Each line, starting at the one with "Find regions matching aorta." and running to the end of the data below, is to be set down again exactly, both ends included; leave pictures out.

Dataset entries
'''

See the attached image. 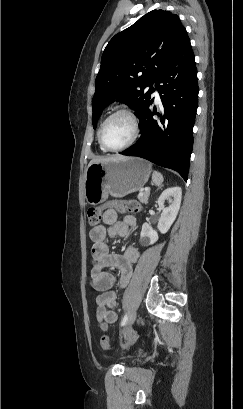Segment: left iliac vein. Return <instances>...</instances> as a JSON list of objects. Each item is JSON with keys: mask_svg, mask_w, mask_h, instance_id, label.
I'll return each mask as SVG.
<instances>
[{"mask_svg": "<svg viewBox=\"0 0 243 409\" xmlns=\"http://www.w3.org/2000/svg\"><path fill=\"white\" fill-rule=\"evenodd\" d=\"M135 319H136V310H133V311L131 312V314H130V317H129V319H128L127 325H126V327H125L124 330H123V334H126L127 332H129V330H130V328H131V325L134 323Z\"/></svg>", "mask_w": 243, "mask_h": 409, "instance_id": "obj_1", "label": "left iliac vein"}]
</instances>
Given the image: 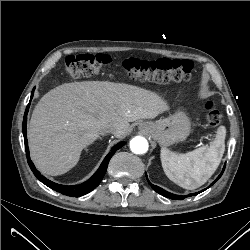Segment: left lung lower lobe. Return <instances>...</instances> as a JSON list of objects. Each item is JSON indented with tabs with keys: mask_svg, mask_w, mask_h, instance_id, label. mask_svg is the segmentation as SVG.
<instances>
[{
	"mask_svg": "<svg viewBox=\"0 0 250 250\" xmlns=\"http://www.w3.org/2000/svg\"><path fill=\"white\" fill-rule=\"evenodd\" d=\"M224 169H225V166H224V168H223L221 174L217 177V179H216L210 186H212V185L221 177V175H222L223 172H224ZM146 177H147V175H146ZM147 180H148V179H147ZM148 182H149V184L151 185V187H152L157 193L161 194V195L164 196V197H167V198H170V199H174V200H182V199H184L185 197L197 195L198 193H200V192H198V193L189 194V195H186V196L175 195V194H172V193H169V192L163 190L162 188H160V187H158V186L153 185L152 183H150L149 180H148ZM210 186H209V187H210ZM204 190H206V189H204ZM204 190H202V191H204ZM202 191H201V192H202Z\"/></svg>",
	"mask_w": 250,
	"mask_h": 250,
	"instance_id": "0a47b994",
	"label": "left lung lower lobe"
}]
</instances>
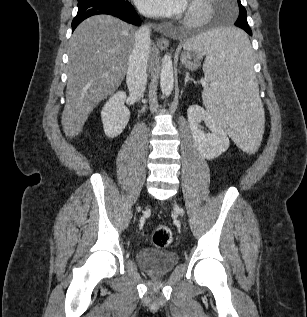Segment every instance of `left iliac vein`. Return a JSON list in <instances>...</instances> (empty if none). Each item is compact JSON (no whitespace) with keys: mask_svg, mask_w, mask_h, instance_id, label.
<instances>
[{"mask_svg":"<svg viewBox=\"0 0 307 317\" xmlns=\"http://www.w3.org/2000/svg\"><path fill=\"white\" fill-rule=\"evenodd\" d=\"M174 210L177 214H179L180 216L183 215V210L181 209V207L177 204H174Z\"/></svg>","mask_w":307,"mask_h":317,"instance_id":"left-iliac-vein-1","label":"left iliac vein"}]
</instances>
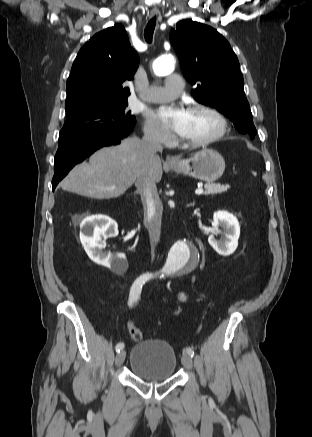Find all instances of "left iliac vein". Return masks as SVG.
Here are the masks:
<instances>
[{"label": "left iliac vein", "instance_id": "1", "mask_svg": "<svg viewBox=\"0 0 312 437\" xmlns=\"http://www.w3.org/2000/svg\"><path fill=\"white\" fill-rule=\"evenodd\" d=\"M182 364L183 366L187 369V370H192L193 368V362L191 357L188 354H183L182 355Z\"/></svg>", "mask_w": 312, "mask_h": 437}]
</instances>
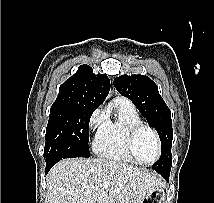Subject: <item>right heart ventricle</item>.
<instances>
[{
  "instance_id": "e07e8e85",
  "label": "right heart ventricle",
  "mask_w": 214,
  "mask_h": 203,
  "mask_svg": "<svg viewBox=\"0 0 214 203\" xmlns=\"http://www.w3.org/2000/svg\"><path fill=\"white\" fill-rule=\"evenodd\" d=\"M112 109L114 116L107 115L105 125L95 137L94 150L99 156L108 160L138 164L127 151L126 139L129 130L142 123L140 115L134 105L122 97L113 101Z\"/></svg>"
}]
</instances>
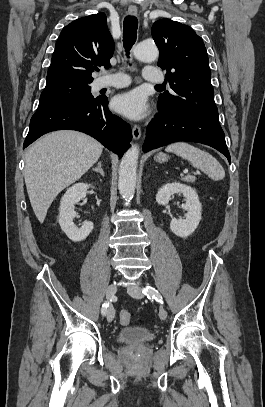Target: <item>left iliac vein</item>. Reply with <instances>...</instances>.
I'll list each match as a JSON object with an SVG mask.
<instances>
[{
    "label": "left iliac vein",
    "instance_id": "1",
    "mask_svg": "<svg viewBox=\"0 0 265 407\" xmlns=\"http://www.w3.org/2000/svg\"><path fill=\"white\" fill-rule=\"evenodd\" d=\"M128 293L137 299L142 298L144 295L141 291V287L139 286H131L128 288ZM159 317L161 320H165L167 318V311L165 310V308L161 307L159 309Z\"/></svg>",
    "mask_w": 265,
    "mask_h": 407
}]
</instances>
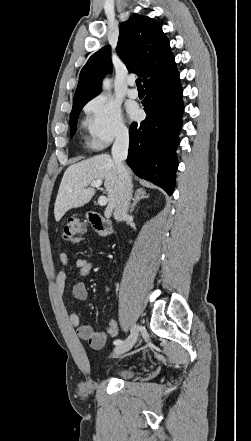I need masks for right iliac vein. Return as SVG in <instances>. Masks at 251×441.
I'll return each instance as SVG.
<instances>
[{
    "label": "right iliac vein",
    "instance_id": "right-iliac-vein-1",
    "mask_svg": "<svg viewBox=\"0 0 251 441\" xmlns=\"http://www.w3.org/2000/svg\"><path fill=\"white\" fill-rule=\"evenodd\" d=\"M139 331H140V326L136 324L133 325V327L131 328V333L128 336V338L124 341V343H122L121 345H117L115 347L114 353L120 355L129 351L135 345Z\"/></svg>",
    "mask_w": 251,
    "mask_h": 441
}]
</instances>
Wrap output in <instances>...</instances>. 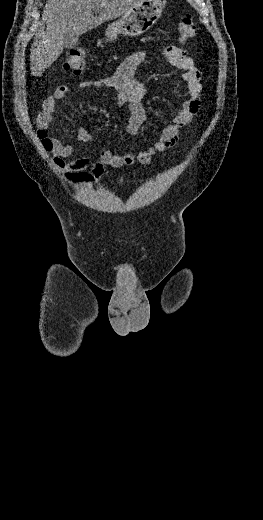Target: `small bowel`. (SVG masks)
<instances>
[{
  "label": "small bowel",
  "mask_w": 263,
  "mask_h": 520,
  "mask_svg": "<svg viewBox=\"0 0 263 520\" xmlns=\"http://www.w3.org/2000/svg\"><path fill=\"white\" fill-rule=\"evenodd\" d=\"M163 55L171 67L182 71V78L187 87V97L182 102V106L173 118V121L161 131L156 141L145 150L137 154L125 155L114 154L109 150H101L98 161L94 164H91L86 157H78L71 161H66V158L72 155L73 147L61 142L57 138H53L50 141V149L53 154L52 161L67 181L89 186L102 177L106 166L120 168L136 162L147 165L156 153L165 152L175 146L180 129L188 125L200 110L202 75L185 50L169 45L163 49ZM144 59L145 53L143 51L134 52L122 62L112 76L98 80H83L78 84L80 89L89 87L113 89L116 92L118 101L129 106L130 118L126 129L130 134H136L146 120L145 110L141 101L145 95L146 87L137 76V68ZM70 91L71 88L69 86L61 85L43 101L42 111L37 119L38 126L42 130H46L51 123L57 100L65 98ZM78 139L83 144H91L93 142L92 136L85 129L79 132Z\"/></svg>",
  "instance_id": "1"
}]
</instances>
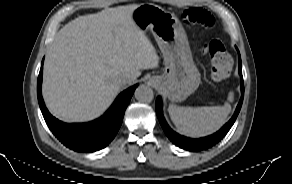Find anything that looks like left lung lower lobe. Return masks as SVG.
<instances>
[{
	"instance_id": "obj_1",
	"label": "left lung lower lobe",
	"mask_w": 292,
	"mask_h": 184,
	"mask_svg": "<svg viewBox=\"0 0 292 184\" xmlns=\"http://www.w3.org/2000/svg\"><path fill=\"white\" fill-rule=\"evenodd\" d=\"M239 73H240L241 78H242V81H241L242 96H241L240 102L236 108L235 114L230 119V121L227 124H225L218 132H216L215 134L210 135L208 137H204V138H200V139H191V138L181 136V135L177 134L176 132H174L168 126V124L166 123V121L163 117L161 98L158 97L156 100V104H155L156 113H157V117L160 121V124H161L164 132L166 133L167 137L177 146H179L183 149H186V150H190V151L204 150V149L210 148L211 146L218 143L227 134V132L230 130V128L234 124V122L238 116V113L241 109V106H242L243 96H244V83H243V77H242V66H241L240 55H239Z\"/></svg>"
}]
</instances>
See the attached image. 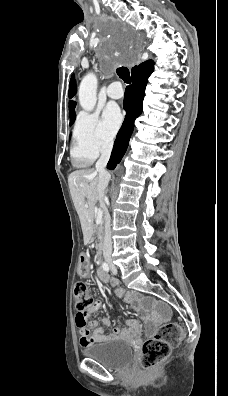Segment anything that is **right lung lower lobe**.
Segmentation results:
<instances>
[{"instance_id": "obj_1", "label": "right lung lower lobe", "mask_w": 228, "mask_h": 396, "mask_svg": "<svg viewBox=\"0 0 228 396\" xmlns=\"http://www.w3.org/2000/svg\"><path fill=\"white\" fill-rule=\"evenodd\" d=\"M153 70L154 62L148 60L131 71L132 85L126 89L123 102L126 116L107 164V168L110 170H113L117 166L127 150L129 139L134 129V121L142 112L145 87Z\"/></svg>"}]
</instances>
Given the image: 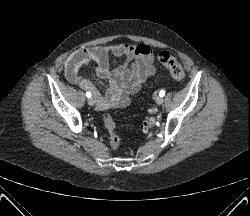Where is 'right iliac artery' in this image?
Masks as SVG:
<instances>
[{
    "label": "right iliac artery",
    "mask_w": 250,
    "mask_h": 216,
    "mask_svg": "<svg viewBox=\"0 0 250 216\" xmlns=\"http://www.w3.org/2000/svg\"><path fill=\"white\" fill-rule=\"evenodd\" d=\"M86 96H87L88 98H90V97H91V93H90V92H86Z\"/></svg>",
    "instance_id": "1"
}]
</instances>
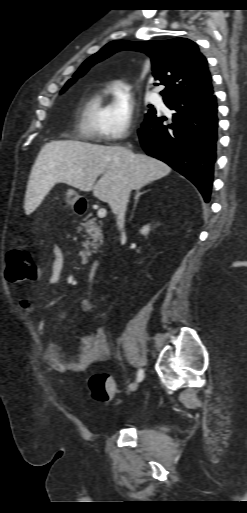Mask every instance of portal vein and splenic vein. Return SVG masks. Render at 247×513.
Masks as SVG:
<instances>
[{"instance_id": "1", "label": "portal vein and splenic vein", "mask_w": 247, "mask_h": 513, "mask_svg": "<svg viewBox=\"0 0 247 513\" xmlns=\"http://www.w3.org/2000/svg\"><path fill=\"white\" fill-rule=\"evenodd\" d=\"M106 214H107V211L104 208L99 209L97 212V215L99 218H104L106 216Z\"/></svg>"}]
</instances>
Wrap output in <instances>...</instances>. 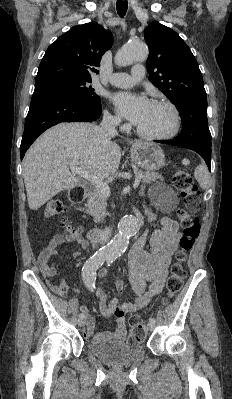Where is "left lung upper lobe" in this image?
<instances>
[{"label":"left lung upper lobe","mask_w":232,"mask_h":399,"mask_svg":"<svg viewBox=\"0 0 232 399\" xmlns=\"http://www.w3.org/2000/svg\"><path fill=\"white\" fill-rule=\"evenodd\" d=\"M149 81L177 107L183 128L175 139L211 149L207 96L198 63L172 29L154 21L144 30Z\"/></svg>","instance_id":"1"}]
</instances>
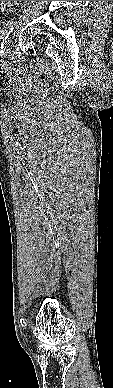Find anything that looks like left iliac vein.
<instances>
[{"mask_svg":"<svg viewBox=\"0 0 113 388\" xmlns=\"http://www.w3.org/2000/svg\"><path fill=\"white\" fill-rule=\"evenodd\" d=\"M11 38L7 39V41L4 43V46L1 50V56L2 57H7L9 52H10V46H11Z\"/></svg>","mask_w":113,"mask_h":388,"instance_id":"1","label":"left iliac vein"}]
</instances>
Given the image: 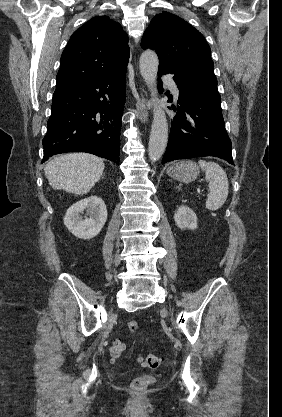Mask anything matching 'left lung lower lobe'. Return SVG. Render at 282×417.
I'll return each mask as SVG.
<instances>
[{"label": "left lung lower lobe", "instance_id": "1", "mask_svg": "<svg viewBox=\"0 0 282 417\" xmlns=\"http://www.w3.org/2000/svg\"><path fill=\"white\" fill-rule=\"evenodd\" d=\"M174 74L179 98L177 114L171 123L170 138L162 164L176 159L214 156L234 165L232 144L222 116L217 79L208 72L173 73L158 70V89L163 91L160 76ZM172 101V96H168Z\"/></svg>", "mask_w": 282, "mask_h": 417}]
</instances>
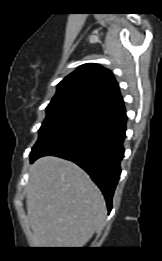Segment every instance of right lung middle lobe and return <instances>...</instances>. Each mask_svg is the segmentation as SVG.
<instances>
[{"label": "right lung middle lobe", "mask_w": 162, "mask_h": 261, "mask_svg": "<svg viewBox=\"0 0 162 261\" xmlns=\"http://www.w3.org/2000/svg\"><path fill=\"white\" fill-rule=\"evenodd\" d=\"M102 106L100 101L82 93L55 95L46 108L47 116L39 129V139L32 148V152L61 127Z\"/></svg>", "instance_id": "1"}]
</instances>
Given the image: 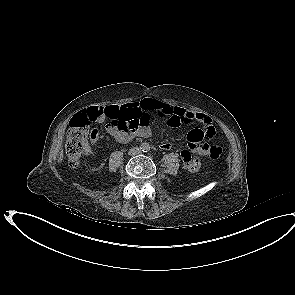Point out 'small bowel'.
Returning <instances> with one entry per match:
<instances>
[{
    "instance_id": "1",
    "label": "small bowel",
    "mask_w": 295,
    "mask_h": 295,
    "mask_svg": "<svg viewBox=\"0 0 295 295\" xmlns=\"http://www.w3.org/2000/svg\"><path fill=\"white\" fill-rule=\"evenodd\" d=\"M113 110L118 113V117H126L139 122V126L133 130L119 128L115 120L106 123V132L120 143H128L135 137H149L152 133L149 126L150 113H155L159 117L166 118L168 126L172 128L193 121L201 123L203 126L201 129L194 128L189 131L187 134L189 148L181 151V160L184 167L192 170L200 168V158L205 156L209 151V145L203 143V141L212 139L216 134L212 120L207 114L191 111L151 98L130 102L119 107L109 106L103 108L94 106L86 109L81 115L86 116L92 122L103 123L107 119L105 112H112ZM98 137L99 133L95 130L91 135L92 143H96ZM171 146L169 141H162L160 143V147L165 150L170 149ZM86 152L88 154L93 153L90 148H87Z\"/></svg>"
}]
</instances>
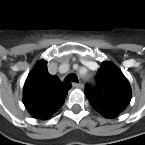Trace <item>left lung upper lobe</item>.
<instances>
[{
	"label": "left lung upper lobe",
	"instance_id": "obj_1",
	"mask_svg": "<svg viewBox=\"0 0 145 145\" xmlns=\"http://www.w3.org/2000/svg\"><path fill=\"white\" fill-rule=\"evenodd\" d=\"M97 85L86 86L85 95L92 107L105 118L117 117L131 101V87L122 71L110 62L98 70Z\"/></svg>",
	"mask_w": 145,
	"mask_h": 145
}]
</instances>
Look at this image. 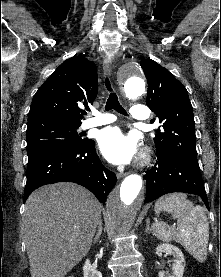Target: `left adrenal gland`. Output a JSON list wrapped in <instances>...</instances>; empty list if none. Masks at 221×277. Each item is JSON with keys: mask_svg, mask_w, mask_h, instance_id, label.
<instances>
[{"mask_svg": "<svg viewBox=\"0 0 221 277\" xmlns=\"http://www.w3.org/2000/svg\"><path fill=\"white\" fill-rule=\"evenodd\" d=\"M146 233H150L152 232V229L150 228V221L149 219L146 220V229H145Z\"/></svg>", "mask_w": 221, "mask_h": 277, "instance_id": "1", "label": "left adrenal gland"}]
</instances>
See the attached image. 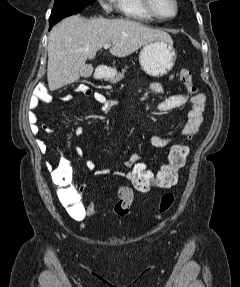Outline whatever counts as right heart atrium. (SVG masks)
<instances>
[{"label": "right heart atrium", "mask_w": 240, "mask_h": 287, "mask_svg": "<svg viewBox=\"0 0 240 287\" xmlns=\"http://www.w3.org/2000/svg\"><path fill=\"white\" fill-rule=\"evenodd\" d=\"M98 2L107 12H111L116 4V0H98Z\"/></svg>", "instance_id": "obj_1"}]
</instances>
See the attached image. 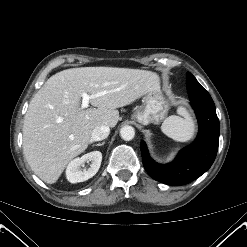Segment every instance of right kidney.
Here are the masks:
<instances>
[{
    "instance_id": "right-kidney-1",
    "label": "right kidney",
    "mask_w": 247,
    "mask_h": 247,
    "mask_svg": "<svg viewBox=\"0 0 247 247\" xmlns=\"http://www.w3.org/2000/svg\"><path fill=\"white\" fill-rule=\"evenodd\" d=\"M89 161L91 162L90 167L81 169V166ZM101 161L102 153L100 151H93L73 159L66 168L67 180L71 183H77L92 178L98 172Z\"/></svg>"
}]
</instances>
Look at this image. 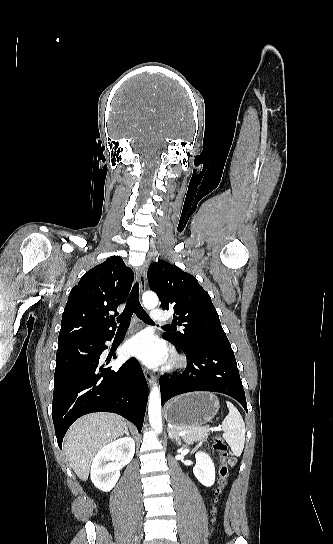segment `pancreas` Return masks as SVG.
<instances>
[{
	"instance_id": "1",
	"label": "pancreas",
	"mask_w": 333,
	"mask_h": 544,
	"mask_svg": "<svg viewBox=\"0 0 333 544\" xmlns=\"http://www.w3.org/2000/svg\"><path fill=\"white\" fill-rule=\"evenodd\" d=\"M170 431H173V432H180V431H185L186 432V435L183 436V439L185 441H200V440H204V439H207L208 437V431L198 425V426H193V427H179V426H173L172 428L169 429Z\"/></svg>"
}]
</instances>
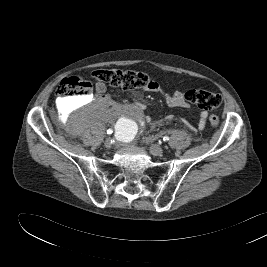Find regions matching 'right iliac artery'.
<instances>
[{
    "label": "right iliac artery",
    "instance_id": "right-iliac-artery-1",
    "mask_svg": "<svg viewBox=\"0 0 267 267\" xmlns=\"http://www.w3.org/2000/svg\"><path fill=\"white\" fill-rule=\"evenodd\" d=\"M107 133H108V134H111V133H113V129H111V128H110V129H108V130H107Z\"/></svg>",
    "mask_w": 267,
    "mask_h": 267
}]
</instances>
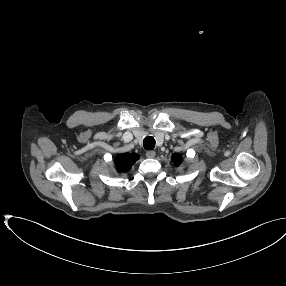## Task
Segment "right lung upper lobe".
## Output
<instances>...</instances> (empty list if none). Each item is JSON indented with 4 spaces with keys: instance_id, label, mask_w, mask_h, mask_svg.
Returning a JSON list of instances; mask_svg holds the SVG:
<instances>
[{
    "instance_id": "obj_1",
    "label": "right lung upper lobe",
    "mask_w": 286,
    "mask_h": 286,
    "mask_svg": "<svg viewBox=\"0 0 286 286\" xmlns=\"http://www.w3.org/2000/svg\"><path fill=\"white\" fill-rule=\"evenodd\" d=\"M138 159L139 155L135 153H123L115 158L114 163L119 172H126Z\"/></svg>"
}]
</instances>
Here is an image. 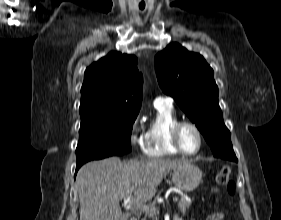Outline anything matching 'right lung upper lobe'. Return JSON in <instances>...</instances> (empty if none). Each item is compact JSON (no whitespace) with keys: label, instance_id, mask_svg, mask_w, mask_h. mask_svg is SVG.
Segmentation results:
<instances>
[{"label":"right lung upper lobe","instance_id":"cb5924a9","mask_svg":"<svg viewBox=\"0 0 281 220\" xmlns=\"http://www.w3.org/2000/svg\"><path fill=\"white\" fill-rule=\"evenodd\" d=\"M142 74L134 55L111 52L88 67L81 88V119L138 114Z\"/></svg>","mask_w":281,"mask_h":220}]
</instances>
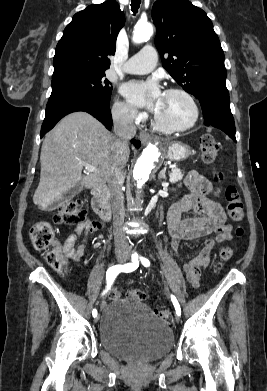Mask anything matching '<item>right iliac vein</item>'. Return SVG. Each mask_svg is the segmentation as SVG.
Returning <instances> with one entry per match:
<instances>
[{
    "label": "right iliac vein",
    "mask_w": 267,
    "mask_h": 391,
    "mask_svg": "<svg viewBox=\"0 0 267 391\" xmlns=\"http://www.w3.org/2000/svg\"><path fill=\"white\" fill-rule=\"evenodd\" d=\"M117 259L120 264H123L126 261L127 257L125 255H119ZM99 318V316H96L94 322L97 323L99 321Z\"/></svg>",
    "instance_id": "1"
}]
</instances>
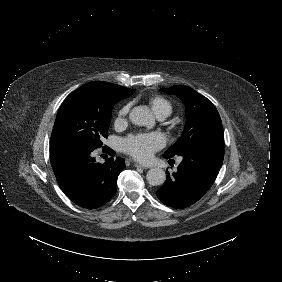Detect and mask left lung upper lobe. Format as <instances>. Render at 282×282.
I'll list each match as a JSON object with an SVG mask.
<instances>
[{
	"mask_svg": "<svg viewBox=\"0 0 282 282\" xmlns=\"http://www.w3.org/2000/svg\"><path fill=\"white\" fill-rule=\"evenodd\" d=\"M161 90L174 94L183 101L187 117L182 136L164 153L165 158L180 155L200 143L224 142L220 116L209 99L187 86L174 85Z\"/></svg>",
	"mask_w": 282,
	"mask_h": 282,
	"instance_id": "obj_1",
	"label": "left lung upper lobe"
}]
</instances>
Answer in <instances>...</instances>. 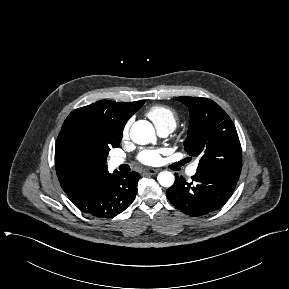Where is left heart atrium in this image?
Instances as JSON below:
<instances>
[{"label": "left heart atrium", "instance_id": "1", "mask_svg": "<svg viewBox=\"0 0 289 289\" xmlns=\"http://www.w3.org/2000/svg\"><path fill=\"white\" fill-rule=\"evenodd\" d=\"M168 152L167 149H146L139 153L138 160L145 165H157L162 160V155Z\"/></svg>", "mask_w": 289, "mask_h": 289}]
</instances>
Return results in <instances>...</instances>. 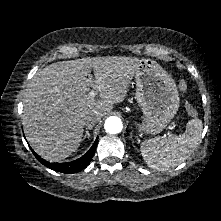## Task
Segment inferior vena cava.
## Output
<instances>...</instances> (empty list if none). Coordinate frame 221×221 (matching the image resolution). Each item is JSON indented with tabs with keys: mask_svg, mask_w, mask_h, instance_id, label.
Masks as SVG:
<instances>
[{
	"mask_svg": "<svg viewBox=\"0 0 221 221\" xmlns=\"http://www.w3.org/2000/svg\"><path fill=\"white\" fill-rule=\"evenodd\" d=\"M98 121L99 118L96 115H86L83 118L84 125L88 128H93Z\"/></svg>",
	"mask_w": 221,
	"mask_h": 221,
	"instance_id": "602c4592",
	"label": "inferior vena cava"
}]
</instances>
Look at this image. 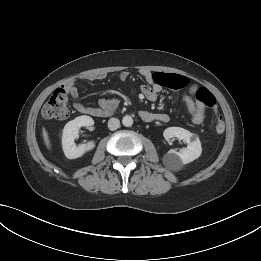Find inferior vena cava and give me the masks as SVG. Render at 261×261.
<instances>
[{
	"instance_id": "obj_1",
	"label": "inferior vena cava",
	"mask_w": 261,
	"mask_h": 261,
	"mask_svg": "<svg viewBox=\"0 0 261 261\" xmlns=\"http://www.w3.org/2000/svg\"><path fill=\"white\" fill-rule=\"evenodd\" d=\"M120 126V121L119 119H116V118H111L109 119L108 121V128L112 131L118 129Z\"/></svg>"
}]
</instances>
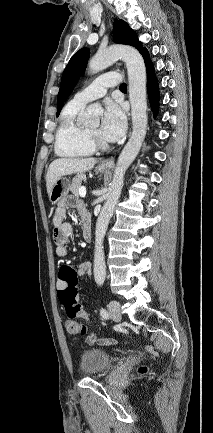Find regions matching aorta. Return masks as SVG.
Instances as JSON below:
<instances>
[{
    "mask_svg": "<svg viewBox=\"0 0 213 433\" xmlns=\"http://www.w3.org/2000/svg\"><path fill=\"white\" fill-rule=\"evenodd\" d=\"M118 59H122L126 63L127 67L129 100L131 103L132 116V134L118 157L113 180L107 194V200L96 223L94 279L100 286L104 283L106 277V265L103 250L104 236L123 188L125 172L139 153L145 139L148 122L146 68L143 57L135 48L129 46H112L104 51H99L89 61V71L91 74L98 73L112 65ZM100 112L101 108L97 106H89L82 118V122L89 123L94 121Z\"/></svg>",
    "mask_w": 213,
    "mask_h": 433,
    "instance_id": "aorta-1",
    "label": "aorta"
}]
</instances>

'''

§ SOLVED EXERCISE
Find regions matching aorta. Return masks as SVG.
Instances as JSON below:
<instances>
[{
    "mask_svg": "<svg viewBox=\"0 0 213 433\" xmlns=\"http://www.w3.org/2000/svg\"><path fill=\"white\" fill-rule=\"evenodd\" d=\"M118 59H122L126 63L127 67L129 100L131 103L132 116V134L118 157L113 180L107 194V200L96 223L94 279L100 286L104 283L106 277V265L103 250L104 236L123 188L125 172L139 153L145 139L148 122L146 68L143 57L135 48L129 46H112L104 51H99L89 61V71L91 74L98 73L112 65ZM100 112L101 108L97 106H89L82 118V122L89 123L94 121Z\"/></svg>",
    "mask_w": 213,
    "mask_h": 433,
    "instance_id": "aorta-1",
    "label": "aorta"
}]
</instances>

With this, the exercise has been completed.